Bayrampaşa Mutlu Son

Bayrampaşa Mutlu Son

Aniden zamanın yok bulunduğunu hissettim. Chelsea’da, iki

kişilik zevk birliktelikleri için uygun, rahat, konuksever bir

hana vardık. Burada bizi kakaolu bir kahvaltı bekliyordu.

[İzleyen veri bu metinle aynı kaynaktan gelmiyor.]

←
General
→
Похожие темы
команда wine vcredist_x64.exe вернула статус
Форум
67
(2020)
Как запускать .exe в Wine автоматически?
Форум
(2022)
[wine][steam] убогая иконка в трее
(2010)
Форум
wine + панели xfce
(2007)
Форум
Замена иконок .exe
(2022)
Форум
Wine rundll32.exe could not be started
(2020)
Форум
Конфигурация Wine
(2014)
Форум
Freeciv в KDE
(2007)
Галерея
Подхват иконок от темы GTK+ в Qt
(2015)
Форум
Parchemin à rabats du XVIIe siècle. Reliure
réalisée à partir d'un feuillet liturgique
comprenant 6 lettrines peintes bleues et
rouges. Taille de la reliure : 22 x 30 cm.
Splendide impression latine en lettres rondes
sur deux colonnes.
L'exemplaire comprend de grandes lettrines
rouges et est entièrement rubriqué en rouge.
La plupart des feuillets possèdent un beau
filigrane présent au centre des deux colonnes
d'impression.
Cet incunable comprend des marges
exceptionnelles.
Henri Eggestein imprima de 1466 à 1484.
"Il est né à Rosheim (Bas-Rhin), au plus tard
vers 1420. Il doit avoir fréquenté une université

Oteli idare eden ve yaşamı muhteşem anlayan yaşlı, Bayrampaşa Mutlu Son şen bir

görmüş geçirmiş bizimle kahvaltı etti, arada sırada yan gözle

beni çapkınca süzerek ikimizi de neşelendiriyordu. Canı

gönülden tam birbirimize bakılırsa olduğumuzu söyledi. Bu evi

biroldukça beyefendi ve hanımefendi kullanmıştı, ama o bizden

daha güzel bir çift görmediğini söylemiş oldu. Taze bir parça

olduğumdan emindi. Bayrampaşa Mutlu Son Öyle taşralı, öyle saf görünüyordum.

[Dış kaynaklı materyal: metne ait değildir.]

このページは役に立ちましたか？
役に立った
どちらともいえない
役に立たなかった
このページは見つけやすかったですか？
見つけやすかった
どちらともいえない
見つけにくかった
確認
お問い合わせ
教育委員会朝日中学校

Eşim şanslı bir adamdı doğrusu! Bu alışılmış hancı gevezeliği

beni yatıştırıp memnun etmekle kalmadı, süre yaklaştıkça

onunla bir tek kalmaktan korkmaya başladığımdan doğmuş

şaşkınlığımı başka yöne çevirmeme de yardım etti. Gerçekaşkın, genç kız utangaçlığından baskın çıktığı bir

çekingenlikti bu.

Onu istiyordum, onun için yanıp tutuşuyordum fakat gene de

nasıl olacağını bilmeksizin en yoğun arzularımın erkeğinden

ürküyordum. Yüreğim en sıcak dileklerin ortasında korkuyla

çarpıyordu. İşte bu tutku çarpışması sevdalı özlemlerle iffet

arasındaki bu çatışma gözyaşlarına boğulmama niçin oldu,

 

birden. Sevdiğim de daha önceki şeklinde kendimi onun

korumasına teslim etmekle durumumdan gerçekleşen ani

değişiklikten doğan kaygı ve coşku kırıntılarına yordu bu

halimi ve bu düşüncenin etkisiyle beni rahatlatıp canlandı‐

racak her şeyi söylemiş oldu ve yaptı.

Kahvaltıdan sonra, Charles anlamlı bir gülümsemeyle usulca

elimden tuttu.

“Gel canım, bahçelere bakan güzel manzaralı bir oda

göstermek istiyorum sana” dedi ve yanıt beklemeden beni

havadar ve aydınlık bir odaya götürdü.

Bayrampaşa Mutlu Son

Aslına bakarsak burayı ona

beğendiren tek şey yataktı ve onun dışında hiçbir manzara lafkonusu değildi.

Charles kapıyı sürgüler, sürgülemez koşup sarıldı ve beni

yerden kaldırıp dudaklarını dudaklarıma birleştirdi.

 

Korkularım ve arzularımla titremeye başlamıştım, soluğum

kesilmek üzereyken beni yatağa taşıdı. Bayrampaşa Mutlu Son S

abrı beni soymaya

yetmediğinden, eşarbımı ve elbiselerimi açıp korsemi

çözmekle yetindi sadece. Göğüslerim çıplaktı daha on altısına

bile girmemiş, taşradan yeni çıkmış ve daha hiç el değmemiş

bir kızınkinden beklenebilecek en sert, en sıkı halleriyle

parıldıyorlardı. Onların gururu, beyazlığı ve kusursuz biçimi

ellerinin ara vermesine izin vermiyordu. Ancak bir süre sonrasında

daha güçlü bir ilgi odağı o sevecen atakya açıldı. Halbukikorkularım bacaklarımı kendiliğinden kilitlemişti fakat elinin

bir dokunuşu ile yavaş, yavaş aralarına girdikçe onların

çözülmesine neden oldu. Bu arada gözlerinin, ellerinin

incelemesine sessiz sedasız direnmeden kendimi bırakmıştım.